A Modest Proposal: Photoshop Me Before I Leave The House, Please.

Some of may or may or may not have seen Jezebel’s post comparing unphottoshopped and photoshopped tabloid photos of Megan Fox on the red carpet. If not, they are here.

She has pores!

And fly away hairs!

And looks semi-human!

Almost like us demi-humans that consume these magazines and buy into this manufactured beauty ideal.

and for further consideration: Jennifer Aniston looking like an actual forty year old woman!

Madonna looking like…well, however old Madonna is!

And destroying every single last one of Julienne Moore’s freckles!

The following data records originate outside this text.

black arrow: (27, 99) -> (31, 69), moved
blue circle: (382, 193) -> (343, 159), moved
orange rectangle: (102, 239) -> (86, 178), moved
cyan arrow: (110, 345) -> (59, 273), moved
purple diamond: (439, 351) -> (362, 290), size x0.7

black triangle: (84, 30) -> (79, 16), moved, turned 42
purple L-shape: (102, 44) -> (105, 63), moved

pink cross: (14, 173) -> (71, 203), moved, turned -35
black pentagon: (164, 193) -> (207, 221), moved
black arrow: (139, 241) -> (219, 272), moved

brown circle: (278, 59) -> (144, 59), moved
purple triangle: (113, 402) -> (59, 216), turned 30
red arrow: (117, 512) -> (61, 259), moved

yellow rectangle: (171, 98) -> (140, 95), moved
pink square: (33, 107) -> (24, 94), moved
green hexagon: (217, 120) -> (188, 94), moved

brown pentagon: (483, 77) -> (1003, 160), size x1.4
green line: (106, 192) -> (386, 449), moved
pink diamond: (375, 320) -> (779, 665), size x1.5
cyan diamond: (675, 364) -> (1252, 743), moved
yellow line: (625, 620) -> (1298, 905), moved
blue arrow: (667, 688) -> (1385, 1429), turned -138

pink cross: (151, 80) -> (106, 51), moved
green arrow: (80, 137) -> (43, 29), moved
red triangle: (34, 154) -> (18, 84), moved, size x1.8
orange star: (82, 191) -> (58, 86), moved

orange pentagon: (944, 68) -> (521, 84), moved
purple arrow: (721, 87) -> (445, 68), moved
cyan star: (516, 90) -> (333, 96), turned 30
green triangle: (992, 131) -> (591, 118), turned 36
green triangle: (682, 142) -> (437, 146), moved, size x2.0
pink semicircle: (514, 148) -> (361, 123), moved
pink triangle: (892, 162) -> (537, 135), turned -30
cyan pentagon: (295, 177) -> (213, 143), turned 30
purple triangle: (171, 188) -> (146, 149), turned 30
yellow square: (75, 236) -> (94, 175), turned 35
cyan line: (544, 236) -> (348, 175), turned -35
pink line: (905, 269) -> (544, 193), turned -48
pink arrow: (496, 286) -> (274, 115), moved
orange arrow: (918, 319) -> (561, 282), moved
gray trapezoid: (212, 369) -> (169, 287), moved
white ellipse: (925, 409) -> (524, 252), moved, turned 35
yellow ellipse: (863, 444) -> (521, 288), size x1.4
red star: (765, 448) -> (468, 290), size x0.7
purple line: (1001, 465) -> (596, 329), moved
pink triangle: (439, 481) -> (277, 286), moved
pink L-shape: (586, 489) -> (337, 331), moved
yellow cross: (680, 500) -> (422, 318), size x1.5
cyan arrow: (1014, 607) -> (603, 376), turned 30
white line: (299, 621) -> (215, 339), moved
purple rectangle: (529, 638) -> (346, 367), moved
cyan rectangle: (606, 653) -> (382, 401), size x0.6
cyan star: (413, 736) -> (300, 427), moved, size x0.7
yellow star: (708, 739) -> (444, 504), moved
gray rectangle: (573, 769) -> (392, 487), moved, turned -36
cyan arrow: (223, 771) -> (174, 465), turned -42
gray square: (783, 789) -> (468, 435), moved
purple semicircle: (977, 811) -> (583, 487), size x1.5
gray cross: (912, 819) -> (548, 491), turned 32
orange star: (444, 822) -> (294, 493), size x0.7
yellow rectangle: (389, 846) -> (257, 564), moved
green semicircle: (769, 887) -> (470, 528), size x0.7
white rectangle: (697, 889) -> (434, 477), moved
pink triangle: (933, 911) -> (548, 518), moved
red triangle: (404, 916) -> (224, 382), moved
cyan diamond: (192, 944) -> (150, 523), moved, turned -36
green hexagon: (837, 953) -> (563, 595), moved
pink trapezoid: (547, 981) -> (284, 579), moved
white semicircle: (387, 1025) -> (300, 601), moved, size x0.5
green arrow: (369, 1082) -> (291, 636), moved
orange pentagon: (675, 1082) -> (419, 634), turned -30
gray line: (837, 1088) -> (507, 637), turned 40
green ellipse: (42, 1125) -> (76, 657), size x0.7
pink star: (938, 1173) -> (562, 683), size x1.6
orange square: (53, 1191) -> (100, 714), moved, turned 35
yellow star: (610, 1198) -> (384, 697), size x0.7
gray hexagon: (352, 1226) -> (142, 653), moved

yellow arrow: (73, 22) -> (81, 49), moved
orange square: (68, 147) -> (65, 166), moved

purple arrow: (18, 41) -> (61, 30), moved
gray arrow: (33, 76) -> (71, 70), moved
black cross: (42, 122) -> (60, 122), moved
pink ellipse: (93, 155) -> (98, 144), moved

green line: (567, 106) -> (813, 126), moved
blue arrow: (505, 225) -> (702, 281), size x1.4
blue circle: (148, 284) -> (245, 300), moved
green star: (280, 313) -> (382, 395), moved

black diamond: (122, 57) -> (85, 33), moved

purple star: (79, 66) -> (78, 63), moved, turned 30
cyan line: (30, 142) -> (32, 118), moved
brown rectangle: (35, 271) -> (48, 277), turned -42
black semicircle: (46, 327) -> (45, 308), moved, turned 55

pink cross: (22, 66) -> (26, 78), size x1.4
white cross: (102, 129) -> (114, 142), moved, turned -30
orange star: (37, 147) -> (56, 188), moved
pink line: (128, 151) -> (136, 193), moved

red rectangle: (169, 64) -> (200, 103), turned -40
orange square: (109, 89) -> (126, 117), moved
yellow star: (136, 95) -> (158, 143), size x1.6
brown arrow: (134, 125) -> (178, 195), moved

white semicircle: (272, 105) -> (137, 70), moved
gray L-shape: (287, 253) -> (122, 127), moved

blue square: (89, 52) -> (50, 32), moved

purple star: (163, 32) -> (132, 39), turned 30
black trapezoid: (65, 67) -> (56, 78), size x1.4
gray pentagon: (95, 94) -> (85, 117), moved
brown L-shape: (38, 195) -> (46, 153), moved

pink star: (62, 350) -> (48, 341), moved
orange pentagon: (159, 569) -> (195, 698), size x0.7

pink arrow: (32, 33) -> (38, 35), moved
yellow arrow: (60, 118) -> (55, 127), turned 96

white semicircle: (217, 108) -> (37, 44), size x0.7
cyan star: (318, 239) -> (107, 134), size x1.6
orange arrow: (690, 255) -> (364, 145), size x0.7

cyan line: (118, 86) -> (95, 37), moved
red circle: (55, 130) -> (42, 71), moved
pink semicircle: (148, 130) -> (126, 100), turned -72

As the first link to Jennifer Aniston reminds us, it IS important to look at these photos. This has nothing to do with body snark or “so and so” is actually so ugly, old, nasty, wrinkly, gross etc. IT IS WHAT THESE PEOPLE LOOK LIKE. IN REAL LIFE. Magazines, tabloids and celebrity have become the authority on beauty norms, and airbrushed/photoshopped photos are now the icons of these norms. We can’t have pores or fly away hairs, we can’t look like actual pieces of human flesh but instead must be sculptures with perfect clothes.

As someone who frequently reads Details magazine whenever I want to feel really crummy about my body image, I find it really hard to totally buy into the “they are so photoshopped” argument because, for some reason, it makes so much more sense that I’m just ugly. And these ads selling clothes are the arbiters of natural beauty.

But look! They are people, with flaws. and I think this is really central to discover when shifting ideas of body/beauty norms in our culture, because if we were to strictly go by popular culture, none of it has any true physical essence. It’s all lights, magic and unpaid interns with computers.